A free alternative to TeamViewer and AnyDesk

Universal Connector

Article from Issue 266/2023

For a long time, TeamViewer and AnyDesk dominated the remote maintenance software market. Recently, a new player entered the scene in the form of the free and GPL-licensed RustDesk.

SSH has been considered the gold standard for managing remote machines at the command line on Linux for years. If you prefer a graphical approach, you can use, say, VNC. As long as this all happens on your organization's network, there are rarely any problems.

Access to other computers via a public network is different. Because the remote stations on private networks cannot normally be easily reached via the Internet, an go-between is required, such as TeamViewer or AnyDesk. This is a public server that knows the clients' IDs and how to reach the clients. But these two candidates have two issues in common: The sources are not open, and the commercial versions are quite expensive.

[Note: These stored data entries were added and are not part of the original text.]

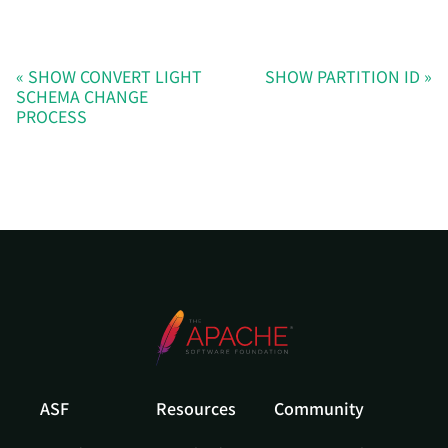
SHOW CONVERT LIGHT
SHOW PARTITION ID
SCHEMA CHANGE
PROCESS
ASF
Resources
Community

For example, TeamViewer charges just under $40 per month for a single-user license, while AnyDesk charges about $15.

Free Alternative

RustDesk [1], on the other hand, shares its sources and is free of charge – even for commercial use. The project, which was launched only about one and a half years ago, is released under the GPLv3 and is freely available to everyone. The sources and binaries can be found on RustDesk's GitHub page [2]. The software, which – as the name suggests – is written in Rust, is available for many different platforms, including Linux, macOS, Windows, Android, and iOS.

The feature set should be fine for most use cases. Besides transferring the desktop, the tool lets you transfer files, share the clipboard, and pass through audio. On top of this, RustDesk integrates a chat function with which you can exchange information with the other party – useful if you work in support.

A connection server, which you need for access via the Internet, is provided by the project free of charge as a service. On top of this, it also offers software that lets you host a connection server yourself. This means that you can design your remote infrastructure completely independent of third-party computers or companies.


The project provides clients for openSUSE, Manjaro, Fedora, and Ubuntu, among other Linux systems, on its website [3].

After downloading the right version for your system, you can install the software using your distribution's package manager. On Ubuntu, just download and a click on the DEB file to start the install. It is noticeable that the package manager drags in quite a large number of dependencies from the repositories.

The software sets up an auto-starter during the install. This means that it loads automatically each time the computer reboots, and you can access the computer externally. RustDesk always runs with the rights of the user who uses it.

First Launch

After successful installation, you can launch the program on Ubuntu via Others | RustDesk. Other distributions may use different paths here. For help finding the path, you can search for RustDesk in the menu.

The user interface (Figure 1) is very tidy and clearly arranged. When first launched, the application generates a random, nine-digit ID, which it displays in the left column of the window under ID. You can use this number to let other clients access your computer. Below it, you will see the Password field. The software assigns a random password here. If you want to specify your own password instead, click the pencil icon to the right of the asterisks. The only requirement for the password that the tool expects is a length of at least six characters. To view the password, just hover the mouse over the field with asterisks.

Figure 1: When first launched, RustDesk comes up with a clear-cut and tidy interface.

In the central area of the window, there is a Control remote desktop box at the top. This is where you enter the ID of the other end of the connection. The area below this is used to manage connections. On the left, you will find the last sessions you opened in Last Sessions, with the Favorites next to them, and the Found tab one door further down. This is where the software lists the computers on the local network with an active RustDesk instance. The Address Book tab lets you store the connections centrally on the project server, making them available from any computer. But, in our lab, we only saw messages stating that the specified host was unknown (Figure 2).

Figure 2: Sorry, wrong number: The infrastructure for centralized storage of the address book does not currently exist.

Clarification of this issue came from reading the FAQ on GitHub, which states that the server page is not yet operational, whether you host it yourself or use the public server.